Bandim Health Project, Statens Serum Institut, Copenhagen, Denmark.
BMJ. 2010 Mar 9;340:c1101. doi: 10.1136/bmj.c1101.
To investigate the effect of vitamin A supplementation and BCG vaccination at birth in low birthweight neonates.
Randomised, placebo controlled, two by two factorial trial.
Bissau, Guinea-Bissau.
1717 low birthweight neonates born at the national hospital.
Neonates who weighed less than 2.5 kg were randomly assigned to 25 000 IU vitamin A or placebo, as well as to early BCG vaccine or the usual late BCG vaccine, and were followed until age 12 months.
Mortality, calculated as mortality rate ratios (MRRs), after follow-up to 12 months of age for infants who received vitamin A supplementation compared with those who received placebo.
No interaction was observed between vitamin A supplementation and BCG vaccine allocation (P=0.73). Vitamin A supplementation at birth was not significantly associated with mortality: the MRR of vitamin A supplementation compared with placebo, controlled for randomisation to "early BCG" versus "no early BCG" was 1.08 (95% CI 0.79 to 1.47). Stratification by sex revealed a significant interaction between vitamin A supplementation and sex (P=0.046), the MRR of vitamin A supplementation being 0.74 (95% CI 0.45 to 1.22) in boys and 1.42 (95% CI 0.94 to 2.15) in girls. When these data were combined with data from a complementary trial among normal birthweight neonates in Guinea-Bissau, the combined estimate of the effect of neonatal vitamin A supplementation on mortality was 1.08 (95% CI 0.87 to 1.33); 0.80 (95% CI 0.58 to 1.10) in boys and 1.41 (95% CI 1.04 to 1.90) in girls (P=0.01 for interaction between neonatal vitamin A and sex).

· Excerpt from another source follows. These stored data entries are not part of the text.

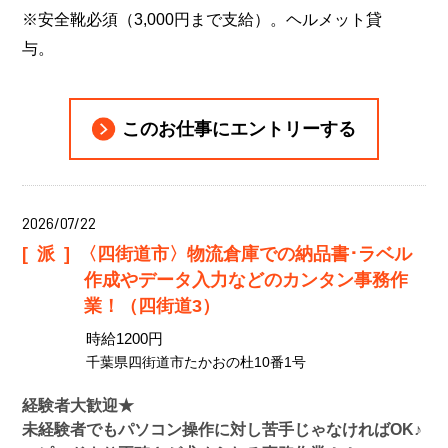
※安全靴必須（3,000円まで支給）。ヘルメット貸
与。
このお仕事にエントリーする
2026/07/22
[派]
〈四街道市〉物流倉庫での納品書･ラベル
作成やデータ入力などのカンタン事務作
業！（四街道3）
時給1200円
千葉県四街道市たかおの杜10番1号
経験者大歓迎★
未経験者でもパソコン操作に対し苦手じゃなければOK♪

The combined results of this trial and the complementary trial among normal birthweight neonates have now shown that, overall, it would not be beneficial to implement a neonatal vitamin A supplementation policy in Guinea-Bissau. Worryingly, the trials show that vitamin A supplementation at birth can be harmful in girls. Previous studies and future trials should investigate the possibility that vitamin A supplementation has sex differential effects. Trial registration ClinicalTrials.gov NCT00168610.
研究维生素 A 补充和卡介苗(BCG)疫苗接种对低出生体重儿的影响。
随机、安慰剂对照、两因素析因试验。
几内亚比绍比绍国立医院。
1717 名出生时体重不足 2.5 千克的低出生体重儿。
体重不足 2.5 千克的新生儿被随机分配接受 25000IU 维生素 A 或安慰剂,以及早期 BCG 疫苗或常规的晚期 BCG 疫苗,并随访至 12 个月龄。
12 个月龄时,与接受安慰剂的婴儿相比,接受维生素 A 补充的婴儿的死亡率,计算为死亡率比(MRR)。
维生素 A 补充与 BCG 疫苗分配之间未观察到交互作用(P=0.73)。出生时给予维生素 A 补充与死亡率无显著相关性:与安慰剂相比,维生素 A 补充的 MRR 为 1.08(95%CI 0.79 至 1.47)。按性别分层显示,维生素 A 补充与性别之间存在显著的交互作用(P=0.046),男孩中维生素 A 补充的 MRR 为 0.74(95%CI 0.45 至 1.22),女孩中为 1.42(95%CI 0.94 至 2.15)。当将这些数据与几内亚比绍正常出生体重儿的补充试验数据相结合时,新生儿维生素 A 补充对死亡率的综合影响估计值为 1.08(95%CI 0.87 至 1.33);男孩为 0.80(95%CI 0.58 至 1.10),女孩为 1.41(95%CI 1.04 至 1.90)(维生素 A 与性别之间的交互作用 P=0.01)。
本试验和正常出生体重儿补充试验的综合结果表明,总体而言,在几内亚比绍实施新生儿维生素 A 补充政策不会带来益处。令人担忧的是,这些试验表明,出生时给予维生素 A 补充对女孩可能有害。以前的研究和未来的试验应调查维生素 A 补充是否具有性别差异效应的可能性。
ClinicalTrials.gov NCT00168610。